ARM AMBA · PRESENTATION 01

History of AMBA

From the 1996 System Bus to 2024 Chiplets · Three Decades of On-Chip Interconnect
ASB · APB · AHB · AXI · ACE · CHI · CHI-C2C · UCIe
Navigate: → ←  |  Overview: Esc  |  Fullscreen: F
02

Why AMBA History Matters

  • By 1996 every SoC vendor had a proprietary bus (TI, Motorola, Philips, IBM CoreConnect). Arm's customers built chips containing other licensees' cores and had no neutral connective tissue.
  • AMBA was Arm's answer: an open specification anyone could use royalty-free, whether or not they licensed an Arm core.
  • The protocol layers you use on an Armv9 server today — APB for peripherals, AXI for NIC/GPU traffic, CHI for cache coherency — trace unbroken lineage back to that 1996 document.
  • Understanding why each successor exists (AHB → AXI → CHI) makes interview answers on backpressure, ordering, and coherency far more grounded.
"AMBA was never meant to be a commercial product. It was a piece of technical diplomacy — a way to get our customers to stop wasting engineering cycles reinventing the same bus." — Mike Muller, CTO of Arm 1990–2019, paraphrased from multiple interviews

The five successive AMBA generations map closely to five successive CPU generations: ARM7 needed ASB, ARM9/11 needed AHB, Cortex-A8 needed AXI, Cortex-A15 needed ACE, and Neoverse needed CHI.

03

Prehistory — The Proprietary-Bus Era

  • Early 1990s SoCs were mostly glue logic around a single CPU and a handful of peripherals. Every vendor had a proprietary bus:
    • IBM / Motorola CoreConnect (PLB, OPB, DCR)
    • Altera Avalon and Xilinx OPB-derived fabric
    • Silicore Wishbone (open, but not widely adopted)
  • Arm's licensees built SoCs integrating an ARM7 with a DSP, a UART, and SRAM — each from a different vendor, each on a different bus, glued together with bridges.
  • The integration cost was often larger than the cost of the Arm core itself.

The verification tax

Every new bridge was a new verification problem. VIP (Verification IP) did not yet exist commercially. A single SoC could contain three distinct bus dialects, each with its own BFM.

Arm's strategic move

If Arm defined a bus that anyone could implement for free, every Arm-ecosystem peripheral would speak the same language. The pitch was "AMBA makes our core more valuable without costing you anything."

04

AMBA 1 (1996) — ASB & APB

ASB — Advanced System Bus

  • 32-bit, tri-state data bus (driven by whichever master won arbitration).
  • Two-phase: ADDRESS then DATA on consecutive clocks. No pipelining.
  • Centralised arbiter with BREQ/BGRANT per master.
  • Matched the ARM7 memory interface — same cycle model.
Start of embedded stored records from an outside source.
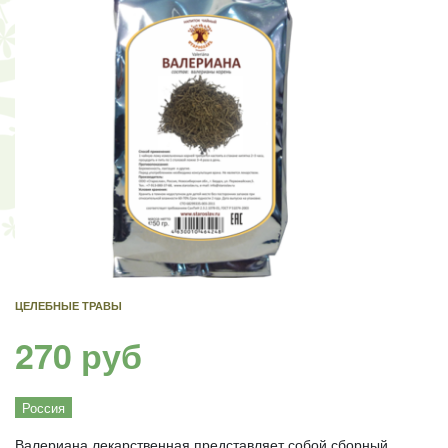
ЦЕЛЕБНЫЕ ТРАВЫ
270 руб
Россия
Валериана лекарственная представляет собой сборный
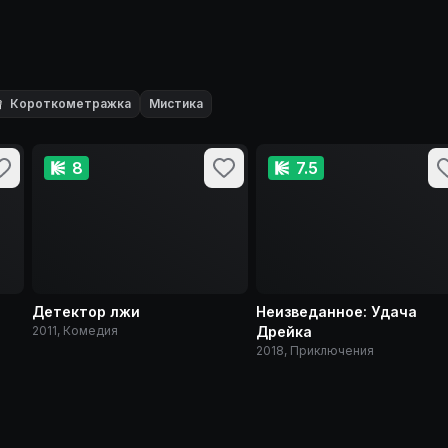

Короткометражка
Мистика
8
7.5
Детектор лжи
Неизведанное: Удача
2011, Комедия
Дрейка
2018, Приключения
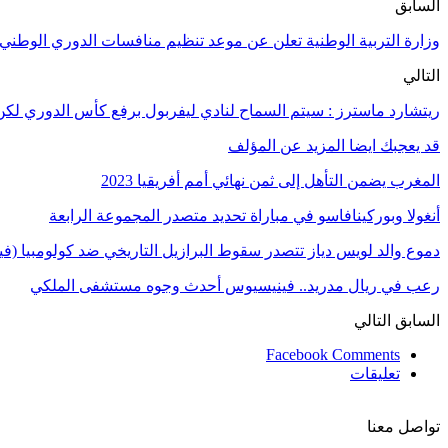
السابق
وزارة التربية الوطنية تعلن عن موعد تنظيم منافسات الدوري الوطني
التالي
ريتشارد ماسترز : سيتم السماح لنادي ليفربول برفع كأس الدوري لك
قد يعجبك ايضا
المزيد عن المؤلف
المغرب يضمن التأهل إلى ثمن نهائي أمم أفريقيا 2023
أنغولا وبوركينافاسو في مباراة تحديد متصدر المجموعة الرابعة
دموع والد لويس دياز تتصدر سقوط البرازيل التاريخي ضد كولومبيا (فيد
رعب في ريال مدريد.. فينيسيوس أحدث وجوه مستشفى الملكي
السابق
التالي
Facebook Comments
تعليقات
تواصل معنا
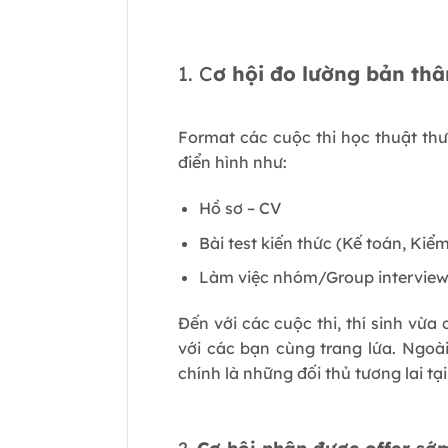
1. C
ơ hội đo lường bản thâ
Format các cuộc thi học thuật th
điển hình như:
Hồ sơ – CV
Bài test kiến thức (Kế toán, Kiểm
Làm việc nhóm/Group intervie
Đến với các cuộc thi, thí sinh vừa
với các bạn cùng trang lứa. Ngoài 
chính là những đối thủ tương lai tạ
APB — Advanced Peripheral Bus

  • Simple, low-power, two-phase: PSELPENABLE.
  • Single master (a bridge from ASB or AHB), no wait states in APB2.
  • For UART, timers, GPIO — things that did not need bandwidth.
AMBA 1 SoC — Typical Topology ARM7 DSP ASB ASB Arbiter Bridge UART Timer GPIO APB

ASB's tri-state data bus would become its downfall — high-speed synthesis tools struggled with bidirectional nets on-die.

05

AMBA 2 (1999) — AHB Arrives

  • AHB — Advanced High-performance Bus — replaced ASB for anything that mattered.
  • Single-edge, fully synchronous. No tri-state; data is a unidirectional mux (HRDATA from slave, HWDATA from master).
  • Pipelined address & data phases — the address for transfer N+1 is driven while data for transfer N completes.
  • Burst transfers: SINGLE, INCR, WRAP4/8/16.
  • Split / retry handshake lets slow slaves (off-chip memory) release the bus while they wait.
  • APB retained unchanged; all AHB ports now sat behind an AHB-to-APB bridge.
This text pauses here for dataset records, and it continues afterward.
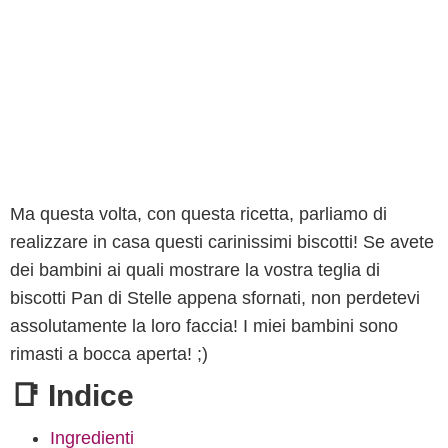
Ma questa volta, con questa ricetta, parliamo di
realizzare in casa questi carinissimi biscotti! Se avete
dei bambini ai quali mostrare la vostra teglia di
biscotti Pan di Stelle appena sfornati, non perdetevi
assolutamente la loro faccia! I miei bambini sono
rimasti a bocca aperta! ;)
📑 Indice
Ingredienti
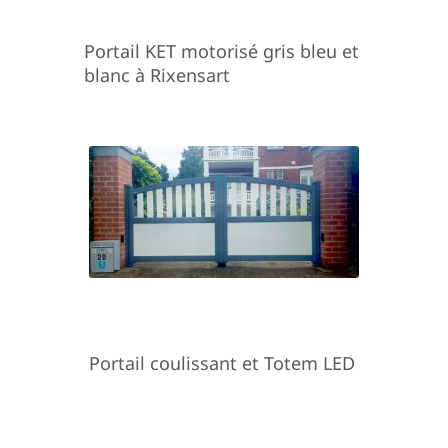
Portail KET motorisé gris bleu et
blanc à Rixensart
Portail coulissant et Totem LED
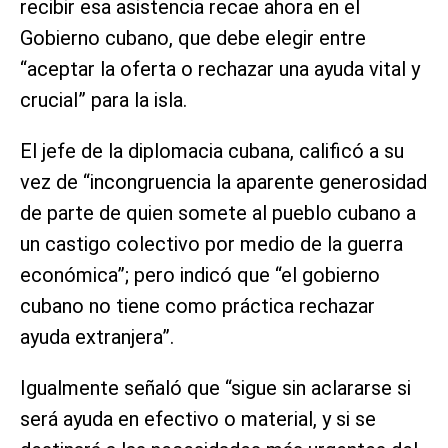
recibir esa asistencia recae ahora en el
Gobierno cubano, que debe elegir entre
“aceptar la oferta o rechazar una ayuda vital y
crucial” para la isla.
El jefe de la diplomacia cubana, calificó a su
vez de “incongruencia la aparente generosidad
de parte de quien somete al pueblo cubano a
un castigo colectivo por medio de la guerra
económica”; pero indicó que “el gobierno
cubano no tiene como práctica rechazar
ayuda extranjera”.
Igualmente señaló que “sigue sin aclararse si
será ayuda en efectivo o material, y si se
AHB signals — the core set

HCLK     HRESETn
HADDR    [31:0]
HTRANS   [1:0]   // IDLE/BUSY/NSEQ/SEQ
HWRITE
HSIZE    [2:0]
HBURST   [2:0]
HWDATA   [31:0]
HRDATA   [31:0]
HREADY           // slave: xfer done
HRESP    [1:0]   // OKAY/ERROR/RETRY/SPLIT
HSEL_x           // per-slave select
Why synchronous mattered: late-1990s STA (static timing analysis) tools were getting good enough to verify multi-million-gate synchronous designs. Tri-state on-die was a relic of an era when that wasn't possible.
06

AMBA 2 SoCs — ARM9, ARM11, Cortex-M3

  • Every ARM9-based mobile phone chip from 2000–2006 had AHB at its centre.
  • TI OMAP1/2, Freescale iMX1, Samsung S3C2410, Qualcomm MSM5xxx — all AHB.
  • Multi-layer AHB (2002) was the quick fix for multi-master bandwidth: a simple crossbar of AHB-Lite masters onto one or more AHB slaves.
  • For Cortex-M (2004+), Arm chose AHB-Lite for the CPU's instruction & data ports — a simplified AHB with one master and no retry/split. Still the current MCU bus.
EraChipTop-level bus
2001TI OMAP 1510 (ARM925 + C55x DSP)Dual AHB + shared SRAM
2002Samsung S3C2410 (ARM920T)AHB + APB
2003Freescale iMX21 (ARM926EJ-S)Multi-layer AHB
2007STM32F103 (Cortex-M3)AHB-Lite + APB1/APB2
2009Cortex-M0-based IoT MCUsAHB-Lite only
AHB refused to die. Even today, the inside of a Cortex-M55 MCU subsystem uses AHB5-Lite to connect TCM, SRAM, and the peripheral bridge — because the complexity of AXI would buy no benefit below ~300 MHz.
07

AMBA 3 (2003) — AXI Redefines the Bus

  • AHB's pipelined address/data still coupled the two phases — one transaction blocked the next. A cache miss could stall the entire bus for tens of cycles.
  • AXI decoupled the channels completely. Five independent channels, each with its own VALID/READY handshake:
    • AW — Write Address
    • W — Write Data
    • B — Write Response
    • AR — Read Address
    • R — Read Data
  • Transactions tagged with AxID could be issued and returned out of order, finally letting a DRAM controller reorder for page hits.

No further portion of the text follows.